Volume IV, Number 2 | Summer 2025

Female Authors in Top Orthopedic Journals Across Different Regions: An Analysis of Authorship Rates and Publication Trends from 2019 to 2023

Ibraheem Qureshi, BS, OMS-III1; Matthew Bernhard, BS, OMS-III1; Aidan Buzard, BS, OMS-II1; Matthew Heffelfinger, DO2; Elizabeth Morrison, MD2
1New York Institute of Technology College of Osteopathic Medicine, 101 Northern Blvd, Glen Head, NY 11545
2Nassau University Medical Center, 2201 Hempstead Tpke, East Meadow, NY 11554

Abstract

Background
Orthopedic surgery remains male-dominated in research publications. This trend is documented in American journals but has not been compared with foreign journals. This study aimed to analyze the rates of female first authors, senior authors, and overall female authors in top orthopedic journals from the United States, United Kingdom (UK), Germany, and East Asia between 2019 and 2023.

Methods
A retrospective bibliometric review of articles published from 2019 to 2023 in orthopedic journals was conducted using the application Genderize. We determined the genders of first and last authors for each article. ANOVA and chi squared tests were used to assess continuous and categorical variables. Posthoc tests made specific comparisons between groups, and multivariate regression identified factors influencing female authorship.

Results
The United Kingdom had the highest rates of female authors(p<0.001). It also had the highest average and percentage of female authors per manuscript (p<0.001). The UK (OR:2.02;95%CI[1.80,2.27];p<0.001) and East Asia (OR:1.33;95%CI[1.10,1.60] p<0.001) had significantly higher odds of female first authors compared to the US. Germany had lower odds of female first and last authors compared to the US (OR 0.65;95%CI[0.50,0.82];p<0.001). All regions showed increased odds of female first authorship when paired with a female senior author(p<0.001).

Conclusions
The UK excels in promoting female authorship with the highest rates of female authors. This indicates greater inclusion of women. Other countries could reduce gender disparity by studying the UK’s culture and initiatives. All regions experience increased female first authorship under female senior leadership, highlighting the impact of women’s leadership role

Key Words: Female, authorship, journal, publications, research

Level of Evidence: Level III Retrospective Comparative Study

Introduction
Despite women comprising 51% of American medical students, they remain significantly underrepresented in orthopedic surgery, with only 18.3% of orthopedic residents being female as of 20221,2. Historical analyses reveal similar disparities in research, with women accounting for just 1.7% of senior authors and 4.4% of first authors in orthopedic journals between 1987 and 20173. Research productivity is essential for career advancement in orthopedics, influencing residency placement, promotions, and leadership opportunities4–6. Orthopedic residency program leaders publish an average of 60.7 papers7. Following the USMLE Step 1 shift to pass/fail in 2022, publications have become a key factor distinguishing applicants, with matched orthopedic residents authoring an average of 8.2 scholarly works8. However, the underrepresentation of women in research risks further entrenching gender disparities in this male-dominated field.
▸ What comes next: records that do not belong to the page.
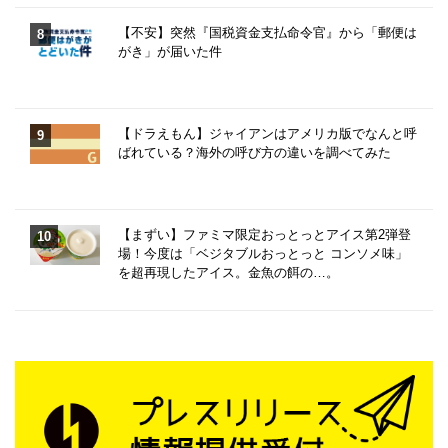
【不安】突然『国税資金支払命令官』から「郵便は
がき」が届いた件
【ドラえもん】ジャイアンはアメリカ版でなんと呼
ばれている？海外の呼び方の違いを調べてみた
【まずい】ファミマ限定おっとっとアイス第2弾登
場！今度は「ベジタブルおっとっと コンソメ味」
を超再現したアイス。金魚の餌の…。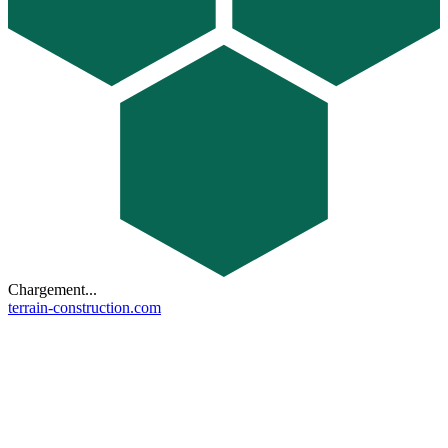
Chargement...
terrain-construction.com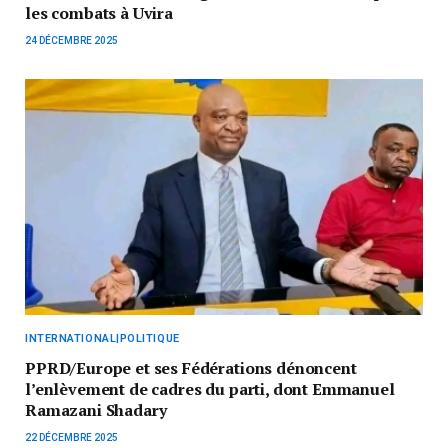
les combats à Uvira
24 DÉCEMBRE 2025
INTERNATIONAL|POLITIQUE
PPRD/Europe et ses Fédérations dénoncent
l’enlèvement de cadres du parti, dont Emmanuel
Ramazani Shadary
22 DÉCEMBRE 2025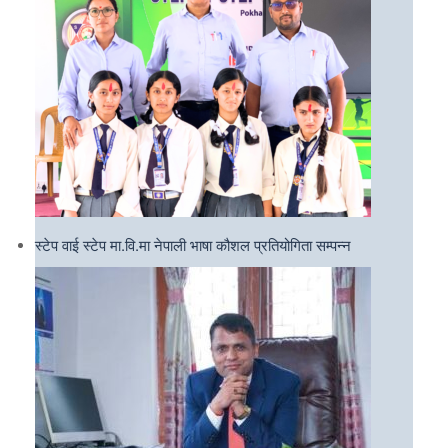
स्टेप वाई स्टेप मा.वि.मा नेपाली भाषा कौशल प्रतियोगिता सम्पन्न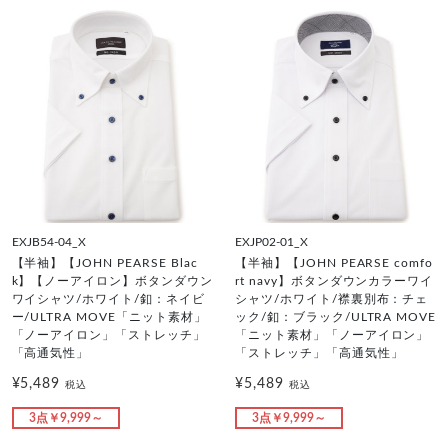
EXJB54-04_X
EXJP02-01_X
【半袖】【JOHN PEARSE Blac
【半袖】【JOHN PEARSE comfo
k】【ノーアイロン】ボタンダウン
rt navy】ボタンダウンカラーワイ
ワイシャツ/ホワイト/釦：ネイビ
シャツ/ホワイト/襟裏別布：チェ
ー/ULTRA MOVE「ニット素材」
ック/釦：ブラック/ULTRA MOVE
「ノーアイロン」「ストレッチ」
「ニット素材」「ノーアイロン」
「高通気性」
「ストレッチ」「高通気性」
¥5,489
¥5,489
税込
税込
3点￥9,999～
3点￥9,999～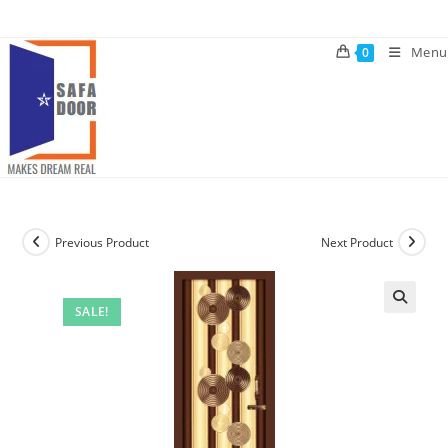
Skip
to
Menu
0
content
Previous Product
Next Product
SALE!
🔍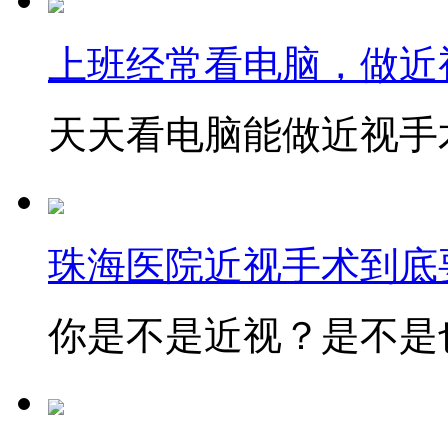
上班经常看电脑，做近
天天看电脑能做近视手术
珠海医院近视手术到底
你是不是近视？是不是也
While research disparities in other countries have not been comprehensively studied, existing evidence highlights pronounced gender imbalances in orthopedics globally. For example, less than 2.1% of women in Japan who applied to participate in spine surgery conferences over the past decade were accepted as speakers or program editors9. In a study examining 34 international journals across spine, neurosurgery, and orthopedics, women accounted for only 8.84% of editorial board members, with the lowest representation in spine journals (5.53%) and slightly higher rates in neurosurgery (8.58%) and orthopedic journals (10.77%)10 Furthermore, only 5.4% of editors-in-chief were women, underscoring the lack of female leadership in academic publishing globally10. This disparity in leadership may contribute to the lower rates of female authorship, particularly in countries with fewer women in senior roles, as leadership representation often correlates with broader inclusivity11,12. Understanding global rates of female authorship can provide valuable insights into the state of orthopedics in different regions.

The purpose of this study was to analyze female authorship in top orthopedic journals over five years from 2019 to 2023 and compare how far behind or ahead American journals are from gender equality compared to other regions. We aimed to compare female first author rates, senior author rates, and overall female author counts in 12 journals from the United States (US), United Kingdom (UK), Germany, and East Asia. We hypothesized the US would have the best female authorship rates compared to other regions.

Methods
A retrospective bibliometric review was conducted to analyze articles published from 2019 to 2023 in several journals from the US, UK, Germany, and East Asia. The journals included were the American Journal of Sports Medicine (US), Arthroscopy: The Journal of Arthroscopic and Related Surgery (US), Journal of Arthroplasty (US), British Journal of Sports Medicine (UK), The Bone and Joint Journal (UK), Knee Surgery and Related Research (UK), Knee Surgery, Sports Traumatology, Arthroscopy (Germany), Archives of Orthopaedic and Trauma Surgery (Germany), Journal of Knee Surgery (Germany), Asian Spine Journal (East Asia; South Korea), Journal of Spine Surgery (East Asia; China), and Journal of Orthopaedic Translation (East Asia; Singapore). 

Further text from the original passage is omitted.